Sunday, October 12, 2003

Product Activation, Software Licensing, and Lost Markets

We’ve all seen the article in the news detailing Intuit’s apologies for the problems introduced last year by their inclusion of product activation technology. I was one of the people who had to deal with it. Until that point, I had been a loyal Turbo-Tax user. And really liked the program. But I wound up not being able to get the program to consistently run on the same PC even after a trip to Intuit’s tech support. I have enough hassle in my life, much of it introduced by computers, without dealing with stuff like this. Even with Intuit’s apology, I probably will not return to Turbo-Tax this year. I got good results using H&R Block’s software, and they’re not interested in playing the activation game, at least for now. I’m going to support those who don’t support this intrusive technology.

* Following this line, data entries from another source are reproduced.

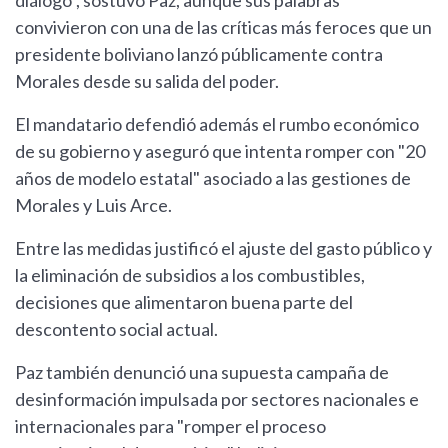
diálogo", sostuvo Paz, aunque sus palabras
convivieron con una de las críticas más feroces que un
presidente boliviano lanzó públicamente contra
Morales desde su salida del poder.
El mandatario defendió además el rumbo económico
de su gobierno y aseguró que intenta romper con "20
años de modelo estatal" asociado a las gestiones de
Morales y Luis Arce.
Entre las medidas justificó el ajuste del gasto público y
la eliminación de subsidios a los combustibles,
decisiones que alimentaron buena parte del
descontento social actual.
Paz también denunció una supuesta campaña de
desinformación impulsada por sectores nacionales e
internacionales para "romper el proceso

Product activation has worked for Microsoft because they have a monopoly. But has it really been effective? Users who really want to crack the technology have done so; and Microsoft’s own uneven enforcement of it—by leaving it out of some corporate versions—did nothing to make their own argument for including it. It was a technology clearly aimed at the home user. Without the monopoly to prop it up, most home users would have bolted from MS by now. Indeed, while it wasn’t the only reason I switched to Macs, it was one more straw in an ever growing Microsoft pile. I was in the business then of building and tearing down PC’s. I didn’t want to worry about whether the operating system I paid for and was using within the limits of the software agreement (one copy on one PC) could be loaded on another machine when the original one was torn down. And I did. That was enough for me. It became the deciding vote when other factors were already leaning me toward abandoning Windows.

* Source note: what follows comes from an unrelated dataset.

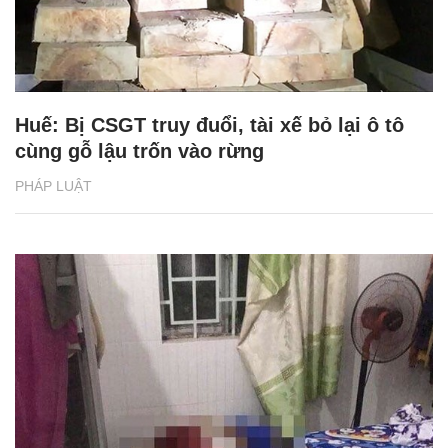
Huế: Bị CSGT truy đuổi, tài xế bỏ lại ô tô
cùng gỗ lậu trốn vào rừng
PHÁP LUẬT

The software industry is one of the few industries in the world that have so far gotten away with antagonizing and even abusing their customers. The institution of onerous software agreements which the customer cannot view before the sale are a great example of the kind of excess we have all let them get away with. (Product activation is another.) I was heartened by the lawsuit from Cathy Baker in California who is going after both Symantec and Microsoft and a few of the bigger software retailers. It’s standard that software doesn’t allow consumers to view the terms of the software agreement before it’s loaded on their machines and then doesn’t allow refunds after consumers view the agreement and don’t’ agree to it because the software has been opened. This is an unfair business practice; and, finally, Ms. Baker decided to do something about it. I salute her and hope she gets somewhere with that suit, even if the direct result will apply only in California. It’s the kind of customer abuse that has been blindly accepted by people sometimes unknowingly and sometimes because one feels he/she doesn’t have a choice. You simply can’t afford the money bleed some software companies would like to see.

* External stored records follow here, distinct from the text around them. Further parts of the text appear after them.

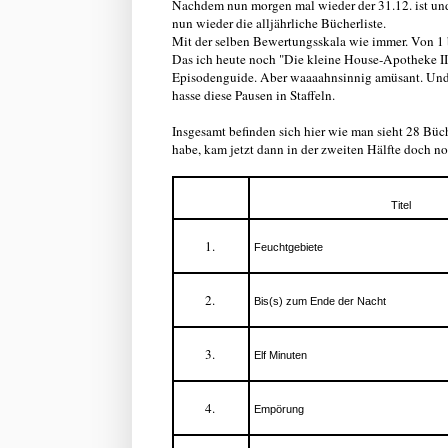
Nachdem nun morgen mal wieder der 31.12. ist un
nun wieder die alljährliche Bücherliste.
Mit der selben Bewertungsskala wie immer. Von 1 bi
Das ich heute noch "Die kleine House-Apotheke II" g
Episodenguide. Aber waaaahnsinnig amüsant. Und gr
hasse diese Pausen in Staffeln.
Insgesamt befinden sich hier wie man sieht 28 Büch
habe, kam jetzt dann in der zweiten Hälfte doch noc
Titel
Feuchtgebiete
Bis(s) zum Ende der Nacht
Elf Minuten
Empörung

I’m always very skeptical whenever I see projected estimates for how much money is lost each year by software piracy. Underlying those figures seems to be the assumption that all those illegal copies are taking up places in the market that paying customers would fill, and that’s simply not true. Piracy is a bad deal, that’s for sure. But I can’t escape the feeling that some of those figures are vaporware intended to legitimize the companies’ own little sidesteps of both the law and courtesy in the name of profits. Reducing prices is another way to combat piracy, but that is a tactic I’ve never seen any software alliance advocate; and it will probably be a cold day in hell before I do.